Le goût de la philosophie, Collectif, textes choisis et présentés par Lauren Malka (par Guy Donikian)
Le goût de la philosophie, Collectif, textes choisis et présentés par Lauren Malka, Mercure de France, 2019, 123 pages, 8 €
Edition: Mercure de FranceImaginez un banquet, pourquoi pas chez l’hôte Agathon, qui réunirait des philosophes comme Aristote, Montaigne, Spinoza et bien d’autres, à qui on demanderait pourquoi ils ont consacré leur vie à philosopher, et ce qui, dans cette façon d’interroger le vivant, leur a permis de mieux vivre, quitte d’ailleurs à en mourir, on n’est pas à un paradoxe près, et c’est bien tout l’intérêt de tous les questionnements auxquels ils se sont astreints, la Vérité est plurielle à n’en pas douter, et tous ont eu cette perspicacité, en interrogeant le vivant, à ne pas se laisser enfermer dans des propos doctrinaires, laissant ainsi la voix libre à tous les raisonnements, puisqu’il s’agit bien de rigueur aussi.
Ce petit ouvrage nous invite donc à lire les réponses de certains philosophes, nous y reviendrons, à cette question du pourquoi.

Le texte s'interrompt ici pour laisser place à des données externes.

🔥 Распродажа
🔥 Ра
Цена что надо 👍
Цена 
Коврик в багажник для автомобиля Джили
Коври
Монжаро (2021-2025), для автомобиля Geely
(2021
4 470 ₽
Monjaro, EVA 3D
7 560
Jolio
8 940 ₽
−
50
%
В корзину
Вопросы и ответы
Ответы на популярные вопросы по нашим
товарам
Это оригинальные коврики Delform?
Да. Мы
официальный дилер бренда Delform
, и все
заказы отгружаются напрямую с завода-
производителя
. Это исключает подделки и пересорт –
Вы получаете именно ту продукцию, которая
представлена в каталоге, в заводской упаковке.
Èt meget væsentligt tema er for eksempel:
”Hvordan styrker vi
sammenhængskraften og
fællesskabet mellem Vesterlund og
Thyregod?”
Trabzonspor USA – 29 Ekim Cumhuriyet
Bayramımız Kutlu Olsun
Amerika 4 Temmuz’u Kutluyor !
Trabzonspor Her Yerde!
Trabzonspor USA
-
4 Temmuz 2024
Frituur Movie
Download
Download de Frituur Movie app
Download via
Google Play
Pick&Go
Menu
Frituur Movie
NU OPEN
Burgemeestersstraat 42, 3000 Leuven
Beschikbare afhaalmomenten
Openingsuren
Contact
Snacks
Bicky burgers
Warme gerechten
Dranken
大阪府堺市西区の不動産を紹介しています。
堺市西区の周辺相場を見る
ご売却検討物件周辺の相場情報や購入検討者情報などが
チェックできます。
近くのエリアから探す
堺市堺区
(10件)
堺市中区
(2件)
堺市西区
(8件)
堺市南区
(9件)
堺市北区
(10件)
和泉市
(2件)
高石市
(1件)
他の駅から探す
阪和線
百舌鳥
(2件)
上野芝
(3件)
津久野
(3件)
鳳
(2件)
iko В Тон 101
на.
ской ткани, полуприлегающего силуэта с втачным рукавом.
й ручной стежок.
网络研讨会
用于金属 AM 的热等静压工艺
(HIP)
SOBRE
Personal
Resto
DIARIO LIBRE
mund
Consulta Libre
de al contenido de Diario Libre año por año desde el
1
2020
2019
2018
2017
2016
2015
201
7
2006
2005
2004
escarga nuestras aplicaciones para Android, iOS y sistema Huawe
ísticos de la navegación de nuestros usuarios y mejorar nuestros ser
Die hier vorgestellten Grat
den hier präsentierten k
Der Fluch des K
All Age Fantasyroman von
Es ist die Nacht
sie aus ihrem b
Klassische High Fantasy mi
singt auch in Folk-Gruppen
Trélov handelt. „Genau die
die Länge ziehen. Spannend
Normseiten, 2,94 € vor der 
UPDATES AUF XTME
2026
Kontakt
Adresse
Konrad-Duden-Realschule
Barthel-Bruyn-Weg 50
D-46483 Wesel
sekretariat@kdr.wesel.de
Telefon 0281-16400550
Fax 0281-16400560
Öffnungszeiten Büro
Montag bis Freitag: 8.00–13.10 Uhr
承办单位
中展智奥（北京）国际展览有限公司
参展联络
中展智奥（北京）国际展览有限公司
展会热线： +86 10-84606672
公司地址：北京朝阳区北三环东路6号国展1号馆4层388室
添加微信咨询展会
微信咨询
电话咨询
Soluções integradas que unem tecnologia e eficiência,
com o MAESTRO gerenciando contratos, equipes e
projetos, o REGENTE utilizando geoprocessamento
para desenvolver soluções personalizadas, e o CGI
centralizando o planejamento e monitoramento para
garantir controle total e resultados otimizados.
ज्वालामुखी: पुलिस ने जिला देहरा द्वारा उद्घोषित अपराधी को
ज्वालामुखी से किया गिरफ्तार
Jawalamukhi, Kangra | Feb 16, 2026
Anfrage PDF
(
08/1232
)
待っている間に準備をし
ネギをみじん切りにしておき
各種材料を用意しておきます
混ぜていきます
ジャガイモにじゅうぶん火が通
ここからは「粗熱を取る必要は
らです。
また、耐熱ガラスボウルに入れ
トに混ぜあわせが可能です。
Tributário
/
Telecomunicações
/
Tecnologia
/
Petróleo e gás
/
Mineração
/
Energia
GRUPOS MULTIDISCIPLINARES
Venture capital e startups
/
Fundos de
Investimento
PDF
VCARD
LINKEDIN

D’aucuns diraient aujourd’hui que « se prendre la tête » n’a absolument aucun sens et aucune utilité, ce à quoi nos penseurs ont su et savent encore répondre avec des arguments probants. L’intérêt réside dans l’originalité de chacun et la diversité des réponses renvoie à l’époque et au contexte de ces philosophes, ceci constituant la première partie de l’ouvrage.
Si pour Socrate la philosophie est l’affaire de sa vie, interroger chaque citoyen afin qu’il se « tourne vers sa propre vertu, quitte à en mourir », pour Platon c’est des sciences la seule libre car « elle est à elle-même son propre but ». Epicure affirme dans sa lettre à Ménécée qu’elle est la santé de l’âme et, qu’à ce titre jeune ou vieux, il faut philosopher. Sénèque invite à la conquête de la sérénité et Epictète dit qu’il faut tenir le rang de la philosophie ou de l’homme ordinaire. On appréciera dans la réponse de saint Augustin l’universalisme de ses moments intimes qui provoque chez lui une excitation à rechercher, poursuivre, atteindre la sagesse. C’est un peu à la même exhortation de la recherche de la sagesse que Descartes invite, rejoint par Spinoza pour la compréhension du monde. Voltaire, Rousseau, Bergson ne sont pas en reste pour formuler leurs réponses.
La seconde partie du livre s’intitule « Les philosophes parlent de leurs maîtres ». C’est Platon pour Socrate, c’est Montaigne et la Boétie. C’est aussi Voltaire à Diderot dans une lettre où il déclare : « le peu que j’ai lu de vous me rend presque tous les autres livres insipides ». Et Nietzsche dans une de ses lettres affirme : « je suis de ces lecteurs de Schopenhauer qui dès la première page savent avec certitude qu’ils liront toutes les autres et prêteront l’oreille au moindre mot qu’il ait jamais dit ». Il faut aussi s’appesantir sur les écrits d’Hannah Arendt qui marque son admiration sans borne pour Heidegger, ou encore Jacques Derrida dans son adieu à Levinas. Et comment ne pas mentionner cette phrase de Camus dans un texte extrait des Carnets où l’éloge qu’il fait de l’œuvre de Simone Weil résonne particulièrement aujourd’hui : « Quand une société court irrésistiblement vers le mensonge, la seule consolation d’un cœur fier est d’en refuser les privilèges ».
Enfin une troisième partie est, elle, consacrée aux romanciers, artistes, cinéastes qui aiment la philo. On y retrouve un Balzac jeune épris de philosophie dans ce court extrait de « Louis Lambert ». André Gide évoque l’importance de Nietzsche et déclare dans une de ses lettres : « Je suis entré dans Nietzsche malgré moi ; je l’attendais avant de le connaître fût-ce de nom ». Chaplin, dans Histoire de ma vie, donne une belle définition de la philosophie : « J’ai foi en l’inconnu, dans tout ce que nous ne comprenons pas par la raison ». Brassens, Magritte, ou Houellebecq narrent leur rapport privilégié à la philosophie tout comme, et c’est surprenant pour qui connaît peu son œuvre, Bob Dylan qui a écrit un texte dans lequel il dit avoir rêvé du philosophe Saint Augustin. Mais on sait aussi que chez Dylan la polysémie règne en maître…
Guy Donikian
Lauren Malka collabore au Magazine Littéraire et au Figaro Magazine, et a publié, chez Robert Laffont, Les journalistes se slashent pour mourir.